## Task description
Please set down, unchanged, the line containing "259 Sisson Ave Hartford, CT 06105" and all the lines that follow it until the data below ends.

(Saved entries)
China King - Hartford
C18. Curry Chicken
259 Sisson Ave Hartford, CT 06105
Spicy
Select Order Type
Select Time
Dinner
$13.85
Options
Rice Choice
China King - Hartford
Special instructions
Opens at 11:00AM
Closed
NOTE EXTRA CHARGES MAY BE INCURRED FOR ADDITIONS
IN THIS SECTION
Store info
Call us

## Output for this task
259 Sisson Ave Hartford, CT 06105
Spicy
Select Order Type
Select Time
Dinner
$13.85
Options
Rice Choice
China King - Hartford
Special instructions
Opens at 11:00AM
Closed
NOTE EXTRA CHARGES MAY BE INCURRED FOR ADDITIONS
IN THIS SECTION
Store info
Call us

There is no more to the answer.